| TRY IT |
Write out the data that follows exactly, keeping every picture out.

| SUPPLIED DATA |
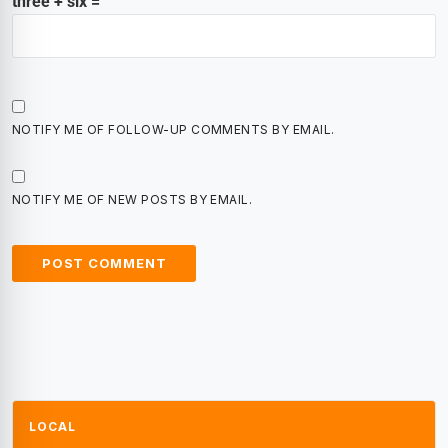
three + six =
NOTIFY ME OF FOLLOW-UP COMMENTS BY EMAIL.
NOTIFY ME OF NEW POSTS BY EMAIL.
LOCAL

| EXERCISE ANSWER |
three + six =
NOTIFY ME OF FOLLOW-UP COMMENTS BY EMAIL.
NOTIFY ME OF NEW POSTS BY EMAIL.
LOCAL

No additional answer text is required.